The previous article mainly introduced how data points are written from clients to InfluxDB. For the first time at the source code level, we touched on several main structures of the InfluxDB storage engine and detailed the process of data from database all the way to WAL disk writing. Based on the previous article, this article will continue to introduce in detail each component inside the InfluxDB storage engine and its working principles.

Understanding the Overall Architecture

The following diagram shows several main components included in the storage engine. It should be noted that WAL and TSM are essentially files, except that WAL is an append-only data file optimized for fast writes, while TSM is a read-only data file optimized for fast reads. Other components above them exist in memory and are built by the runtime.

Internally, WAL consists of a group of segment files named using numbers, appending compressed series for writes. When the current writing file exceeds 10MB, the current file will be closed and a new file created to receive incoming data, as shown below:

Data Consistency

Some readers may have questions when they see this point: why are the files being written to inconsistent with the files being read? As a database, does this mean data consistency has been broken? In the official design document, they answer the data consistency issue like this: sacrificing strong data consistency to achieve higher performance reads and writes. The direct result of this design is that the data being read may not be the latest data, but this in no way affects our use of time-series databases. Usually when querying these data, we pay more attention to the trend changes of large amounts of points over time, so the small amount of points that might be lost each time will not affect our judgment of overall trends. Moreover, query intervals are typically less than data sampling write intervals, and this “natural delay” exists in common usage scenarios of time-series databases. With proper write load control, data consistency can be basically guaranteed.

The advantages brought by such design are also obvious: there’s no need for file gap locks to handle read-write conflicts on the same file, the code implementation is simpler, files used for writing and reading are mutually unaffected at the IO level, but still need to maintain a consistent data view. This leads us to the first component Cache.

Cache

Cache is a full memory backup of WAL, with an internal data structure that is a simple hash ring based on fixed-size slices.
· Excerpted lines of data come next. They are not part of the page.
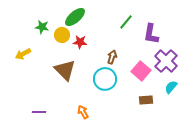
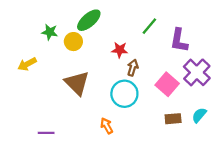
red star: (80, 42) -> (120, 50), moved
cyan semicircle: (171, 87) -> (199, 115), moved
orange arrow: (83, 112) -> (107, 126), moved

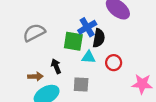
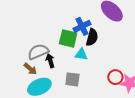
gray semicircle: (34, 33) -> (38, 52), moved
red circle: (114, 63) -> (115, 77), moved
brown arrow: (35, 76) -> (30, 69), turned 40

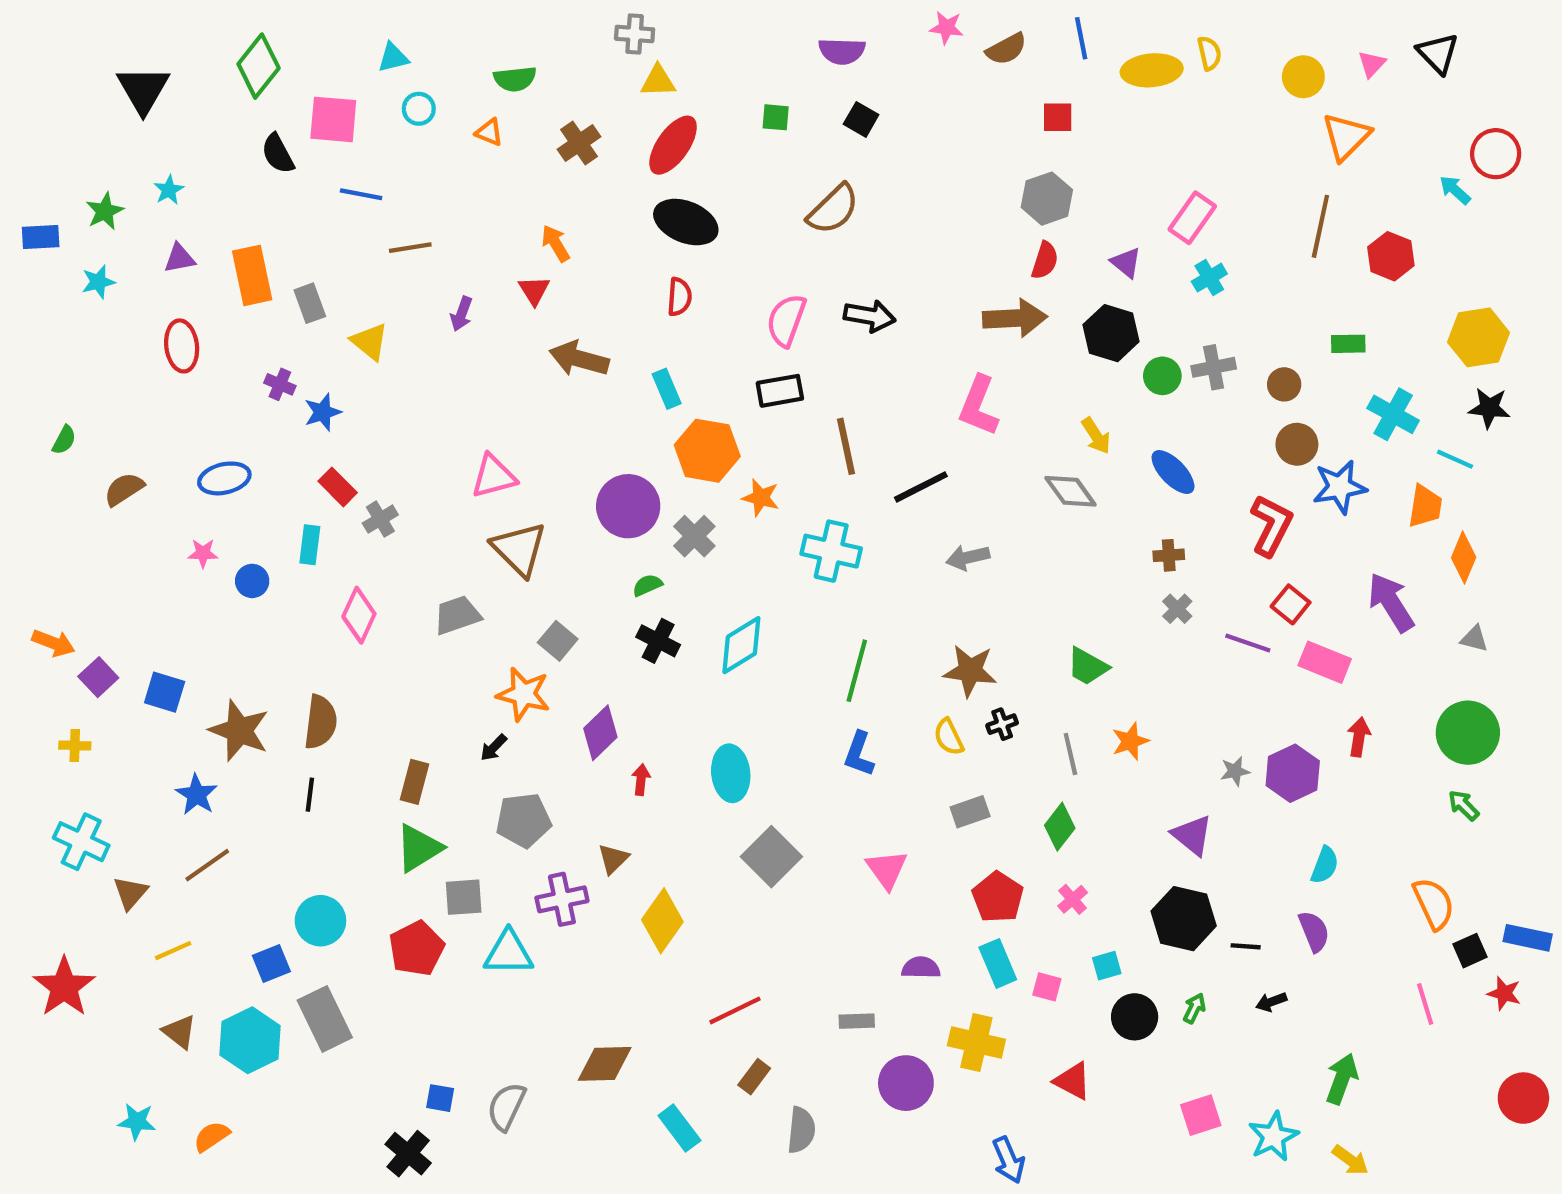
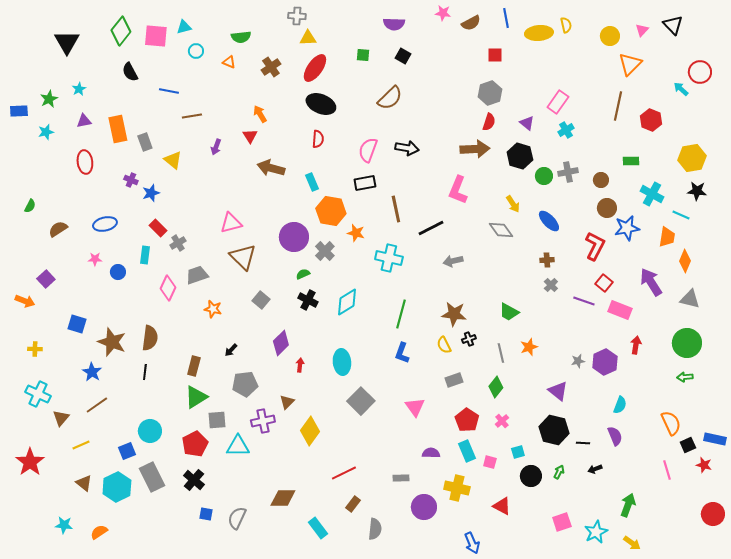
pink square: (333, 119) -> (156, 36), moved
gray trapezoid: (457, 615) -> (197, 275), moved
gray triangle: (1474, 639) -> (690, 299), size x1.5
purple square: (98, 677) -> (46, 279), moved
orange star: (523, 694) -> (213, 309), moved, size x0.7
green arrow: (1464, 805) -> (685, 377), turned -49
black cross: (408, 1154) -> (194, 480), moved

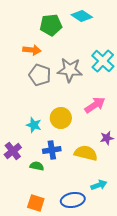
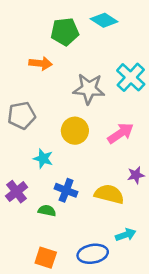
gray pentagon: (40, 75) -> (22, 115), moved, turned -30
yellow circle: (61, 118) -> (75, 131), moved
blue cross: (52, 150) -> (66, 190), turned 30

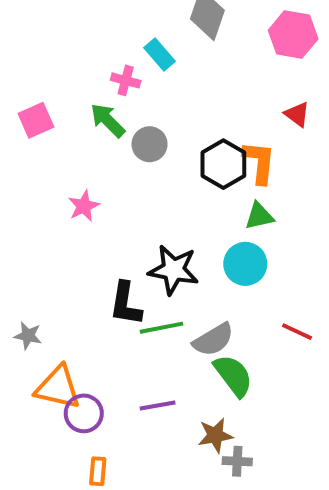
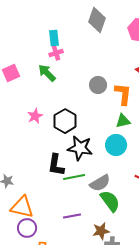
cyan rectangle: (160, 54) -> (54, 38), moved, turned 35
pink cross: (126, 80) -> (56, 53), turned -32
gray circle: (150, 144) -> (98, 85), moved
black hexagon: (223, 164) -> (65, 121), moved
purple circle: (84, 413) -> (27, 228), moved

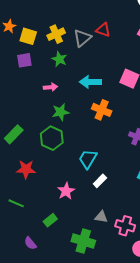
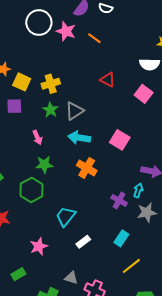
red triangle: (103, 30) -> (108, 80), moved
gray triangle: (82, 38) -> (74, 111), moved
pink arrow: (50, 87) -> (37, 137), turned 64
white rectangle: (100, 181) -> (83, 242), moved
When there are only write and delete requests, this data will be written to both Cache and WAL, causing Cache to occupy more and more memory. Therefore, the storage engine uses two parameters to limit the size of Cache: cache-snapshot-memory-size and cache-max-memory-size. The former specifies the minimum threshold for starting to convert cache to TSM Files, while the latter specifies the maximum cache memory usage value. If this value is reached, the database will start rejecting writes. Specifically, a goroutine is started to periodically check the cache size:

func (e *Engine) compactCache() {
	t := time.NewTicker(time.Second)
	defer t.Stop()
	for {
		e.mu.RLock()
		quit := e.snapDone
		e.mu.RUnlock()

		select {
		case <-quit:
			return
		// Check once per second
		case <-t.C:
			// ...
			// Check if snapshot conditions are met
			if e.ShouldCompactCache(time.Now()) {
				start := time.Now()
				err := e.WriteSnapshot() // Write cache snapshot to TSM files
				// Error handling
			}
		}
	}
}

func (e *Engine) WriteSnapshot() (err error) {
	started := time.Now()

	closedFiles, snapshot, err := func() (segments []string, snapshot *Cache, err error) {
		e.mu.Lock()
		defer e.mu.Unlock()

		if e.WALEnabled {
			// Close current WAL segment file and open new file
			if err = e.WAL.CloseSegment(); err != nil {
				return
			}
			// Return closed segments
			segments, err = e.WAL.ClosedSegments()
			if err != nil {
				return
			}
		}
		// Take snapshot of cache, essentially creating new ring and swapping pointers with existing old hash ring
		snapshot, err = e.Cache.Snapshot()
		if err != nil {
			return
		}

		return
	}()

	if err != nil {
		return err
	}
	dedup := time.Now()
	// Deduplicate and stable sort the snapshot before writing
	snapshot.Deduplicate()

	return e.writeSnapshotAndCommit(log, closedFiles, snapshot)
}

func (e *Engine) writeSnapshotAndCommit(log *zap.Logger, closedFiles []string, snapshot *Cache) (err error) {
	// ...
	// Create multiple TSM files, with Compactor writing snapshot cache shards concurrently
	newFiles, err := e.Compactor.WriteSnapshot(snapshot) // 
	// Update FileStore
	if err := e.FileStore.Replace(nil, newFiles); err != nil {
		// If error occurs, delete new files
		for _, file := range newFiles {
			err := os.Remove(file)
		}
		return err
	}
	// Snapshot has been written to disk, clean cache and WAL to release space
	e.Cache.ClearSnapshot(true)
	e.WAL.Remove(closedFiles)
	return nil
}

Compactor

Over time, as snapshot writes increase, if each one produces at least one TSM file, files in the data folder will become increasingly fragmented, potentially causing sharp declines in read performance. If every query needs to search multiple files simultaneously, one process will occupy too many file descriptors and cause IO overload. Therefore, besides being responsible for writing snapshots, Compactor also needs to merge different snapshot TSM files. A goroutine is opened to execute merging regularly, with code as follows:

func (e *Engine) compact(wg *sync.WaitGroup) {
	t := time.NewTicker(time.Second)
	defer t.Stop()

	for {
		e.mu.RLock()
		quit := e.done
		e.mu.RUnlock()

		select {
		case <-quit:
			return

		case <-t.C:

			// Find adjacent generations layer by layer and group them
			level1Groups := e.CompactionPlan.PlanLevel(1)
			level2Groups := e.CompactionPlan.PlanLevel(2)
			level3Groups := e.CompactionPlan.PlanLevel(3)
			level4Groups := e.CompactionPlan.Plan(e.LastModified())
			atomic.StoreInt64(&e.stats.TSMOptimizeCompactionsQueue, int64(len(level4Groups)))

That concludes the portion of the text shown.